• **How to complete this task**
Records follow. Select each line holding "Eine".

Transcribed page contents
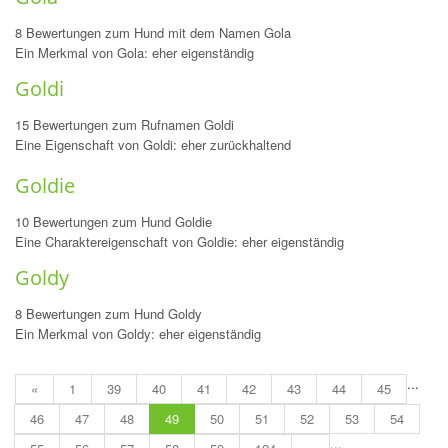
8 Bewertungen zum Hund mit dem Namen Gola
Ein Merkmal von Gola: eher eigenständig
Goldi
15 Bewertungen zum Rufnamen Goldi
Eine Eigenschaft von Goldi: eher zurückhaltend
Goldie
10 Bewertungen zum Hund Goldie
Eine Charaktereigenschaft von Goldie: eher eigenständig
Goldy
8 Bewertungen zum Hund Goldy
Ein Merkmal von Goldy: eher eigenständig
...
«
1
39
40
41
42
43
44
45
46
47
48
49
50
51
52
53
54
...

• **Reply to the task**
Eine Eigenschaft von Goldi: eher zurückhaltend
Eine Charaktereigenschaft von Goldie: eher eigenständig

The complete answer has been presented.